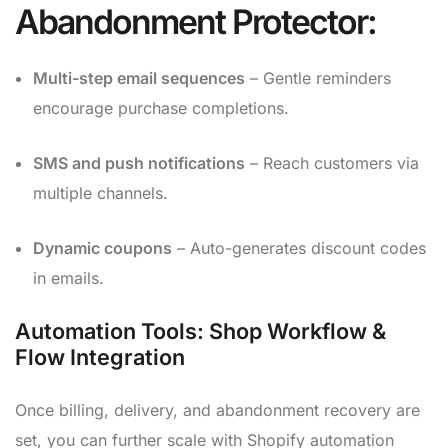
Abandonment Protector:
Multi-step email sequences
– Gentle reminders
encourage purchase completions.
SMS and push notifications
– Reach customers via
multiple channels.
Dynamic coupons
– Auto-generates discount codes
in emails.
Automation Tools: Shop Workflow &
Flow Integration
Once billing, delivery, and abandonment recovery are
set, you can further scale with Shopify automation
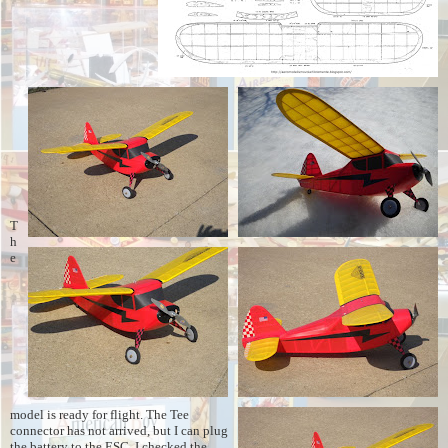
T
h
e
model is ready for flight. The Tee
connector has not arrived, but I can plug
the battery to the ESC. I checked the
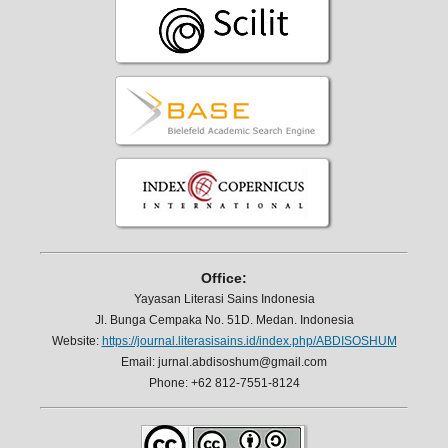
Office:
Yayasan Literasi Sains Indonesia
Jl. Bunga Cempaka No. 51D. Medan. Indonesia
Website:
https://journal.literasisains.id/index.php/ABDISOSHUM
Email: jurnal.abdisoshum@gmail.com
Phone: +62 812-7551-8124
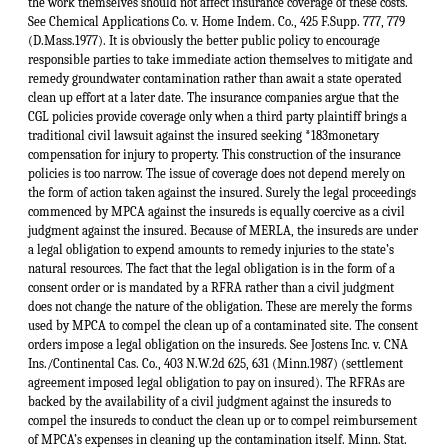
the work themselves should not affect insurance coverage of these costs.
See Chemical Applications Co. v. Home Indem. Co., 425 F.Supp. 777, 779
(D.Mass.1977). It is obviously the better public policy to encourage
responsible parties to take immediate action themselves to mitigate and
remedy groundwater contamination rather than await a state operated
clean up effort at a later date. The insurance companies argue that the
CGL policies provide coverage only when a third party plaintiff brings a
traditional civil lawsuit against the insured seeking *183monetary
compensation for injury to property. This construction of the insurance
policies is too narrow. The issue of coverage does not depend merely on
the form of action taken against the insured. Surely the legal proceedings
commenced by MPCA against the insureds is equally coercive as a civil
judgment against the insured. Because of MERLA, the insureds are under
a legal obligation to expend amounts to remedy injuries to the state’s
natural resources. The fact that the legal obligation is in the form of a
consent order or is mandated by a RFRA rather than a civil judgment
does not change the nature of the obligation. These are merely the forms
used by MPCA to compel the clean up of a contaminated site. The consent
orders impose a legal obligation on the insureds. See Jostens Inc. v. CNA
Ins./Continental Cas. Co., 403 N.W.2d 625, 631 (Minn.1987) (settlement
agreement imposed legal obligation to pay on insured). The RFRAs are
backed by the availability of a civil judgment against the insureds to
compel the insureds to conduct the clean up or to compel reimbursement
of MPCA’s expenses in cleaning up the contamination itself. Minn. Stat.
|---|
### WHAT TO PRODUCE:
Only the lines from the one that holds "Flow Integration" through the end of the records above should be printed again, exactly as they are. Leave out the pictures.

### OUTPUT OF THE TASK:
Flow Integration
Once billing, delivery, and abandonment recovery are
set, you can further scale with Shopify automation
T
h
e
model is ready for flight. The Tee
connector has not arrived, but I can plug
the battery to the ESC. I checked the
Office:
Yayasan Literasi Sains Indonesia
Jl. Bunga Cempaka No. 51D. Medan. Indonesia
Website:
https://journal.literasisains.id/index.php/ABDISOSHUM
Email: jurnal.abdisoshum@gmail.com
Phone: +62 812-7551-8124
the work themselves should not affect insurance coverage of these costs.
See Chemical Applications Co. v. Home Indem. Co., 425 F.Supp. 777, 779
(D.Mass.1977). It is obviously the better public policy to encourage
responsible parties to take immediate action themselves to mitigate and
remedy groundwater contamination rather than await a state operated
clean up effort at a later date. The insurance companies argue that the
CGL policies provide coverage only when a third party plaintiff brings a
traditional civil lawsuit against the insured seeking *183monetary
compensation for injury to property. This construction of the insurance
policies is too narrow. The issue of coverage does not depend merely on
the form of action taken against the insured. Surely the legal proceedings
commenced by MPCA against the insureds is equally coercive as a civil
judgment against the insured. Because of MERLA, the insureds are under
a legal obligation to expend amounts to remedy injuries to the state’s
natural resources. The fact that the legal obligation is in the form of a
consent order or is mandated by a RFRA rather than a civil judgment
does not change the nature of the obligation. These are merely the forms
used by MPCA to compel the clean up of a contaminated site. The consent
orders impose a legal obligation on the insureds. See Jostens Inc. v. CNA
Ins./Continental Cas. Co., 403 N.W.2d 625, 631 (Minn.1987) (settlement
agreement imposed legal obligation to pay on insured). The RFRAs are
backed by the availability of a civil judgment against the insureds to
compel the insureds to conduct the clean up or to compel reimbursement
of MPCA’s expenses in cleaning up the contamination itself. Minn. Stat.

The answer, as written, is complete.